Shabbat Kedoshim
Written by Student Rabbi Richard Jacobi Thursday, 08 May 2008
Yom Hashoah and Parashat Kedoshim
It was pure chance that my father was sponsored by his uncle to leave Germany in 1938, while my dad’s cousin Werner remained in Berlin and died in one of the death camps.
It was lucky chance that the freighter chartered on 14th May 1940 by Mrs Gertrude Weissmuller-Meyer, a non-Jewish banker’s wife in Amsterdam who was on the Board governing the orphanage, survived being strafed by German fighter-bombers. My father dived under one of the life-boats to avoid the bullets. The boat was reported sunk by the Nazi-controlled radio; only three days later did the BBC issue confirmation that the boat had reached Falmouth. Such chances show the fragility of life on the day when we remember the millions who perished during the Shoah.
Now my dad’s story is not the worst that can be told. But it is bad enough. His cousin, his parents, and his grandparents were all victims. Another cousin and her parents survived but refused ever to speak of what they had endured in Westerbork and Belsen.

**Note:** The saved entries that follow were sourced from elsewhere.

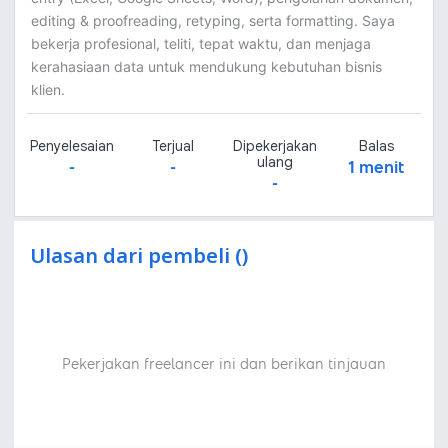
editing & proofreading, retyping, serta formatting. Saya
bekerja profesional, teliti, tepat waktu, dan menjaga
kerahasiaan data untuk mendukung kebutuhan bisnis
klien.
Penyelesaian
Terjual
Dipekerjakan
Balas
ulang
-
-
1 menit
-
Ulasan dari pembeli ()
Pekerjakan freelancer ini dan berikan tinjauan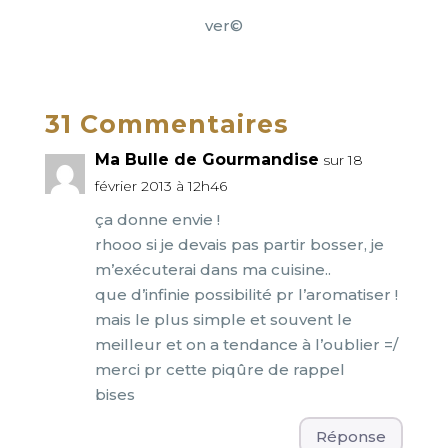
ver©
31 Commentaires
Ma Bulle de Gourmandise
sur 18
février 2013 à 12h46
ça donne envie !
rhooo si je devais pas partir bosser, je
m’exécuterai dans ma cuisine..
que d’infinie possibilité pr l’aromatiser !
mais le plus simple et souvent le
meilleur et on a tendance à l’oublier =/
merci pr cette piqûre de rappel
bises
Réponse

We Jews know the grotesque consequences of ideologies taken to their extreme and backed by political and military power. This College bears the name of someone who responded to such barbarity with humanity and courage. That is the mantle we are privileged to inherit and have the responsibility of taking forward. Since the war, many Jews have been at the forefront of other struggles to overturn other systems and their ideologies. Part of our privilege as students at Leo Baeck College is knowing that Albert Friedlander marched just behind Martin Luther King and Abraham Joshua Heschel from Selma towards Montgomery in March 1965. We are all fortunate indeed to stand on the shoulders of such giants.

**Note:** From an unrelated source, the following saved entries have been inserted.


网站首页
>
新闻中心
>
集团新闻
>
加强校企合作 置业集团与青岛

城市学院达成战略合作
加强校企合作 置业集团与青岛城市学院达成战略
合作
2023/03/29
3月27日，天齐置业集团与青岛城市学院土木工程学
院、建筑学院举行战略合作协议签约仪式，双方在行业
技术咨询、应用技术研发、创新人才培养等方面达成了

Such predecessors offer us a model of being truly human, and the Kotsker Rebbe is quoted as saying: “Your holiness shall consist of being truly human, not angelic. God has plenty of angels.” [1] So, when we read kedoshim tiheyu (Lev. 19:2) in this week’s parasha, although the instruction is linked with the idea that God is holy, this may not mean that we are being asked to be God-like, but that we should be true to our best selves.

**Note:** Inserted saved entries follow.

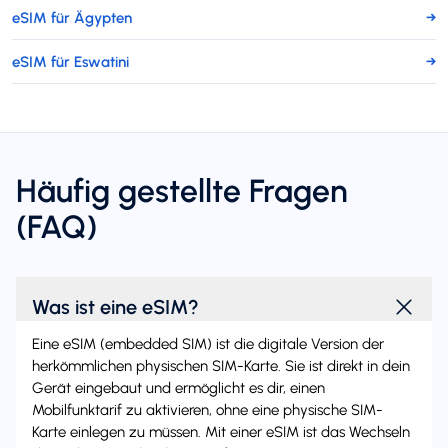
eSIM für Ägypten
→
eSIM für Eswatini
→
Häufig gestellte Fragen
(FAQ)
Was ist eine eSIM?
Eine eSIM (embedded SIM) ist die digitale Version der
herkömmlichen physischen SIM-Karte. Sie ist direkt in dein
Gerät eingebaut und ermöglicht es dir, einen
Mobilfunktarif zu aktivieren, ohne eine physische SIM-
Karte einlegen zu müssen. Mit einer eSIM ist das Wechseln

The nineteenth century German Jewish philosopher, Moritz Lazarus, picks up on this idea and takes it further. Commenting on a feature of this verse that is shared with Exodus 22:30, “You shall be people holy to Me…”, Lazarus says:
Whenever the duty or ideal of holiness is spoken of in the Torah, the plural is invariably used, because mortal man can attain to holiness when cooperating with others in the service of a great cause or ideal, as a member of a community, society, or “kingdom”. Of God alone we can say the Holy One. [2]
If Lazarus is right, then our task is a group one. By being part of a community or, indeed, of more than one community, we can attain and sustain the kedoshim of this week’s parasha. An effective group, a team, allows each person to be who they are, at their best. It utilises their strengths and has other people to do what each individual is weak at. It doesn’t focus on the weaknesses and what a person cannot do, because all this does is reduce self-esteem. An effective group, one might even say a holy community, buoys up each of its members, energises them, helps them to feel good about themselves so that they want to help bring about this feeling in others.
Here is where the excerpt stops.